#### What to do:
Within the listing, each line that has the string "Scientific" should be copied.

#### Record excerpts:

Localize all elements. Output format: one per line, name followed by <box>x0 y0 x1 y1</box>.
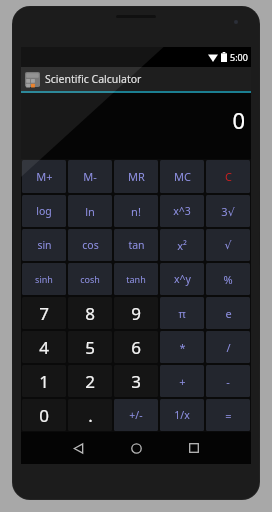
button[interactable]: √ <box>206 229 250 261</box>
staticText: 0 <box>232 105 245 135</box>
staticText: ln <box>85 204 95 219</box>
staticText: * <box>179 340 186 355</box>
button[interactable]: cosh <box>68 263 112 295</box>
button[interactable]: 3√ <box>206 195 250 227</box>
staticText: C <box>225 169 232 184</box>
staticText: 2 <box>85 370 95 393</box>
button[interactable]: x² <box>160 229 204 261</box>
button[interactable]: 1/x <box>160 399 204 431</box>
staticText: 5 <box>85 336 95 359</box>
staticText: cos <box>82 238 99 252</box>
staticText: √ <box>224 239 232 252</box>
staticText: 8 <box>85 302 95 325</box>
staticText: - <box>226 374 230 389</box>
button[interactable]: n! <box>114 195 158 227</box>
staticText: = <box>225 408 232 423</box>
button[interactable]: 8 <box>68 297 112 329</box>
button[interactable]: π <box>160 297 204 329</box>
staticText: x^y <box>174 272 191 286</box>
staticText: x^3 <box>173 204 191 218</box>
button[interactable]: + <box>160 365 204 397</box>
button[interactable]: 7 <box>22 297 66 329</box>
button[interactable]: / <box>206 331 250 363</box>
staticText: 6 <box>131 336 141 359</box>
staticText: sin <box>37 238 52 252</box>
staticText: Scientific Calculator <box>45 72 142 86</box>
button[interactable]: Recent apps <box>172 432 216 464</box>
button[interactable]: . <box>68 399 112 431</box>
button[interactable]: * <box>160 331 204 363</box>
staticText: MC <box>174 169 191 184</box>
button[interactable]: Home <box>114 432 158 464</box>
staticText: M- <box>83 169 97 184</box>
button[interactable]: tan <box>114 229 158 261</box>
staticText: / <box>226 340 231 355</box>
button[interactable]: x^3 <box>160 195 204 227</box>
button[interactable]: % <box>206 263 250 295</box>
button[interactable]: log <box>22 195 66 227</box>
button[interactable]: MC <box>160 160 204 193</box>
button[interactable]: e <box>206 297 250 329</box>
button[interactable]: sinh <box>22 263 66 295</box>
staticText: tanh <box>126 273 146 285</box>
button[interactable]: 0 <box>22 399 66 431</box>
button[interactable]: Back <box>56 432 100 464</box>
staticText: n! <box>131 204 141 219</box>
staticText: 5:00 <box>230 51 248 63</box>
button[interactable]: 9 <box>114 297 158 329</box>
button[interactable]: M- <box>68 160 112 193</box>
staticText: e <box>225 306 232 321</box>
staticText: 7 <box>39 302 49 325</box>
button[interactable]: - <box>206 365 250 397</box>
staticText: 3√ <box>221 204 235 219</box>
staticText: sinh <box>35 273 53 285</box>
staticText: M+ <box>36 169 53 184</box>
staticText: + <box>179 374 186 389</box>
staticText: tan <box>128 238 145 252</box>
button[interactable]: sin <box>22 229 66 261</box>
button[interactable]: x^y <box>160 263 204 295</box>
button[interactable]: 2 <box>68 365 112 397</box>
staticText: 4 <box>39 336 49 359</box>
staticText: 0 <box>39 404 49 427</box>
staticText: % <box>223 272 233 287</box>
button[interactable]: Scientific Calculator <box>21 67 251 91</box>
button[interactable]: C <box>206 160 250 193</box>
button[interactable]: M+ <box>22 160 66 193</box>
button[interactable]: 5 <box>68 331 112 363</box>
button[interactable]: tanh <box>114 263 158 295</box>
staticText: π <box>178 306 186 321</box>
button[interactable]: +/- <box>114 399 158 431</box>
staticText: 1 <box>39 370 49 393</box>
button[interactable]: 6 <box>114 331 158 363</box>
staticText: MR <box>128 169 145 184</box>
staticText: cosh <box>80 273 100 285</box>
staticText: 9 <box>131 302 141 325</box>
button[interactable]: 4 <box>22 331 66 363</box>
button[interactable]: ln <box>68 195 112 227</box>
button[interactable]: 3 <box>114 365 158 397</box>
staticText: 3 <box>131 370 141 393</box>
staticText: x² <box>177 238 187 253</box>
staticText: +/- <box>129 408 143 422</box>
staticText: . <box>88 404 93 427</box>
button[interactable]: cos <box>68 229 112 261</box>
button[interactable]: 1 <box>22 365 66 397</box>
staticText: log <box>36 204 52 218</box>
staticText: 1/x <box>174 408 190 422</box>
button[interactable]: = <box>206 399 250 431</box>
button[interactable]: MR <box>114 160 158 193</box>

#### Your solution:
staticText: Scientific Calculator <box>45 72 142 86</box>
button[interactable]: Scientific Calculator <box>21 67 251 91</box>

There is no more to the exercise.